Face au dérèglement climatique et à la crise énergétique que laisse entrevoir l’épuisement des ressources de pétrole, consommer locale devient une stratégie d’adaptation. Il y a d’ailleurs « une véritable attente de la part des consommateurs attentifs à la question des kilomètres parcourus par le produit, à son bilan carbone », a expliqué Philippe Mauguin, directeur régional et interdépartemental de l’agriculture et de la forêt d’Ile de France (DRIAAF). Par ailleurs, de nouveaux marchés pour les énergies dérivées de la biomasse (paille, bois, effluents d’élevage) s’ouvrent. Sans oublier qu’avec plus de 11 millions d’habitants l’Ile-de-France est le premier bassin de consommation du pays.

… et des obstacles

C’est ce marché qui a fait de l’Ile-de-France la première région horticole et maraîchère de France jusqu’à la fin du XIXe siècle. Puis, le déclin. « 100.000 hectares de terres fertiles ont disparu en l’espace de 50 ans au profit de l’expansion urbaine », a affirmé Jean-Claude Boucherat, président du CESR d’IDF (aujourd’hui la superficie agricole utilisée correspond à 576 300 ha). Entre 1970 et 2005, le nombre des exploitations a chuté de 14.000 à 5.600 pour s'établir aujourd'hui aux environs de 5.000. L’urbanisation est aujourd’hui le premier concurrent du développement d’une agriculture de proximité. Les nouveaux agriculteurs ont de grosses difficultés à s'installer car les terres agricoles sont rares et chères et le bio ne représente pour l'heure que 0,8% des terres cultivées (contre environ 2% sur le territoire national).
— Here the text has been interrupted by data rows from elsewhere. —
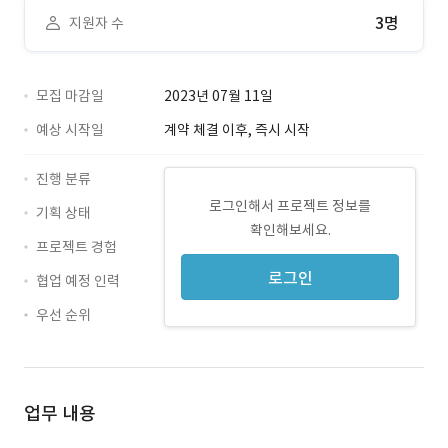
3명
지원자 수
모집 마감일
2023년 07월 11일
예상 시작일
계약 체결 이후, 즉시 시작
진행 분류
로그인해서 프로젝트 정보를
기획 상태
확인해보세요.
프로젝트 경험
로그인
협업 예정 인력
우선 순위
업무 내용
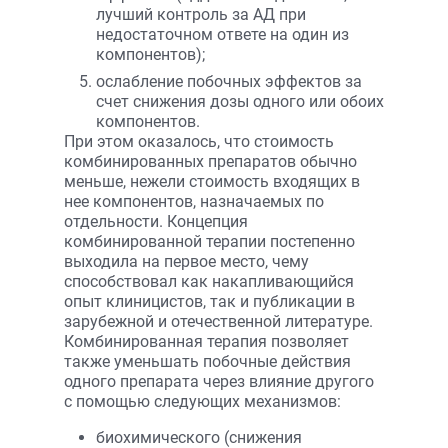
лучший контроль за АД при
недостаточном ответе на один из
компонентов);
ослабление побочных эффектов за
счет снижения дозы одного или обоих
компонентов.
При этом оказалось, что стоимость
комбинированных препаратов обычно
меньше, нежели стоимость входящих в
нее компонентов, назначаемых по
отдельности. Концепция
комбинированной терапии постепенно
выходила на первое место, чему
способствовал как накапливающийся
опыт клиницистов, так и публикации в
зарубежной и отечественной литературе.
Комбинированная терапия позволяет
также уменьшать побочные действия
одного препарата через влияние другого
с помощью следующих механизмов:
биохимического (снижения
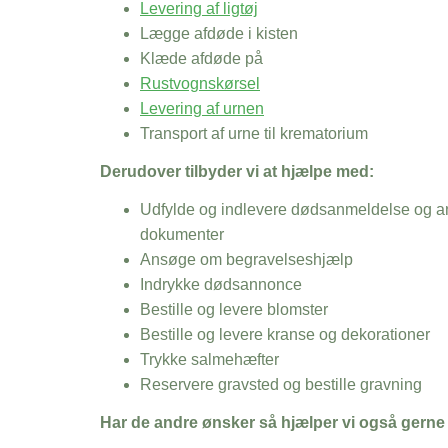
Levering af ligtøj
Lægge afdøde i kisten
Klæde afdøde på
Rustvognskørsel
Levering af urnen
Transport af urne til krematorium
Derudover tilbyder vi at hjælpe med:
Udfylde og indlevere dødsanmeldelse og an
dokumenter
Ansøge om begravelseshjælp
Indrykke dødsannonce
Bestille og levere blomster
Bestille og levere kranse og dekorationer
Trykke salmehæfter
Reservere gravsted og bestille gravning
Har de andre ønsker så hjælper vi også gerne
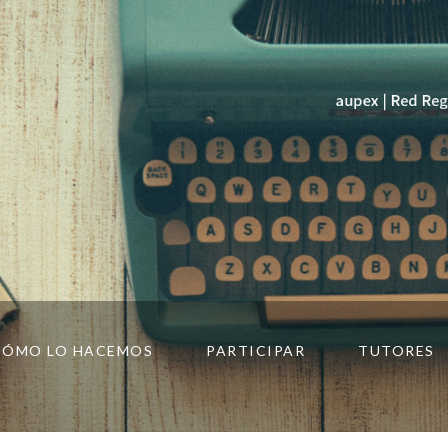
CÓMO LO HACEMOS
PARTICIPAR
TUTORES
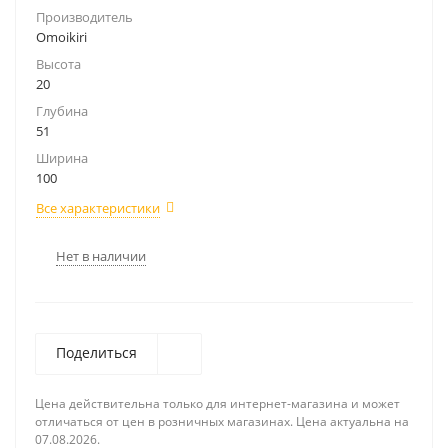
Производитель
Omoikiri
Высота
20
Глубина
51
Ширина
100
Все характеристики
Нет в наличии
Поделиться
Цена действительна только для интернет-магазина и может
отличаться от цен в розничных магазинах. Цена актуальна на
07.08.2026.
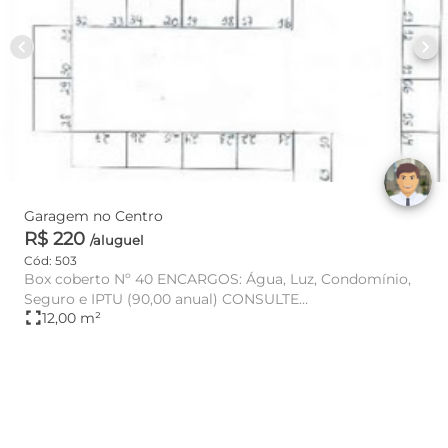
chevron_left
chevron_right
Garagem no Centro
R$ 220
/aluguel
Cód: 503
Box coberto Nº 40 ENCARGOS: Água, Luz, Condomínio,
Seguro e IPTU (90,00 anual) CONSULTE
fullscreen
12,00 m²
DISPONIBILIDADE E VA...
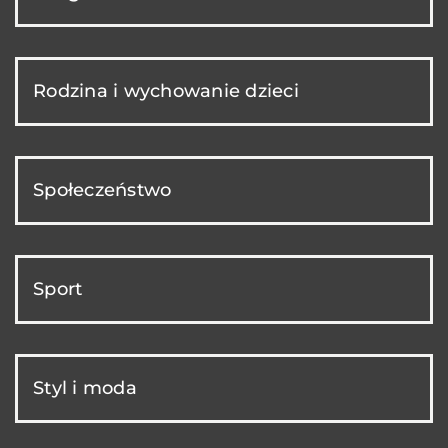
Rodzina i wychowanie dzieci
Społeczeństwo
Sport
Styl i moda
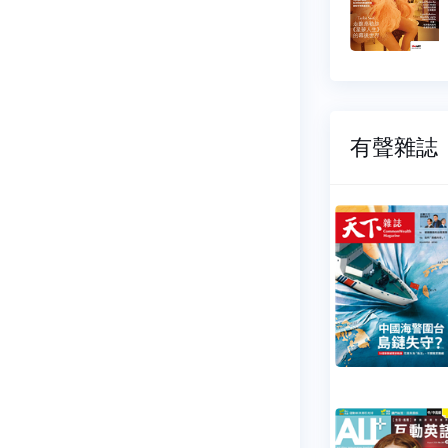
65 元
$ 165 元
有聲雜誌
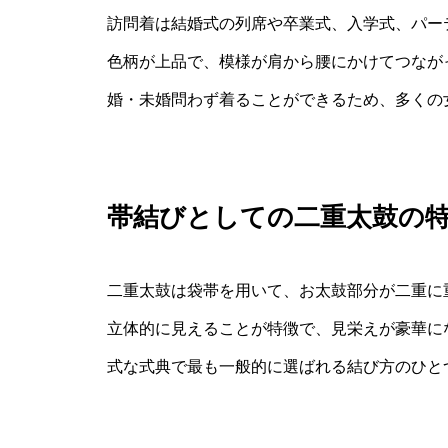
訪問着は結婚式の列席や卒業式、入学式、パー
色柄が上品で、模様が肩から腰にかけてつなが
婚・未婚問わず着ることができるため、多くの
帯結びとしての二重太鼓の
二重太鼓は袋帯を用いて、お太鼓部分が二重に
立体的に見えることが特徴で、見栄えが豪華に
式な式典で最も一般的に選ばれる結び方のひと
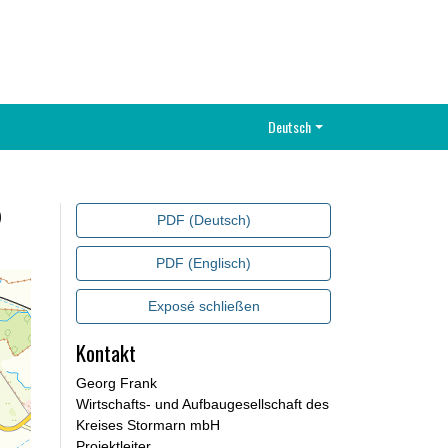
Deutsch
0
PDF (Deutsch)
PDF (Englisch)
Exposé schließen
Kontakt
Georg Frank
Wirtschafts- und Aufbaugesellschaft des
Kreises Stormarn mbH
Projektleiter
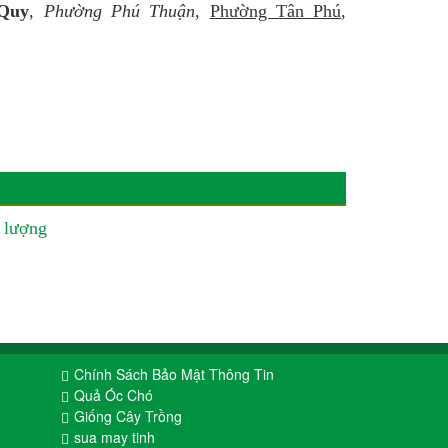
Quy
,
Phường Phú Thuận
,
Phường Tân Phú
,
 lượng
Chính Sách Bảo Mật Thông Tin
Quả Óc Chó
Giống Cây Trồng
sua may tinh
Un défi auquel les communautés locales devront répondre au plus vite, avant que le béton ne gagne du terrain.

 

L’agriculture francilienne en quelques chiffres

L’espace agricole couvre près de 50 % du territoire francilien et comptait en 2005, 5 600 exploitations agricoles dont les trois-quarts concentrent 93 % des actifs, soit 0,1 % des Franciliens. Cette présence agricole certes modeste représente cependant un poids réel. Sur 1,8 % des superficies agricoles françaises l’Ile-de-France assure 1,7 % de la production agricole française, 12 % de la production française des cultures industrielles (colza, betteraves…), 4 à 5 % des céréales, 6 à 7 % en valeur des fleurs et pépinières et 4 à 5 % des légumes. L’Ile-de-France est la 2ème région productrice de plantes en pot, la 4ème pour la pépinière. En maraîchage, elle est la 1ère pour le cresson et très bien placée pour les cultures de persil, d’oignons, de salades.

Dans les Yvelines, le plus grand département agricole d'Ile de France Ouest, on compte environ 90 000 hectares de terres arables (soit 43 % du territoire), plus de 1 200 exploitations (principales cultures : Céréales , Colza et  Pois protéagineux ) Mais la population active agricole est réduite : environ 2000 chefs d’exploitation et leurs familles, et environ 1000 salariés permanents, soit au total un peu moins de 0,5 % de la population active. (Voir les données 2007 sur http://www.yvelines.equipement.gouv.fr/article.php3?id_ar...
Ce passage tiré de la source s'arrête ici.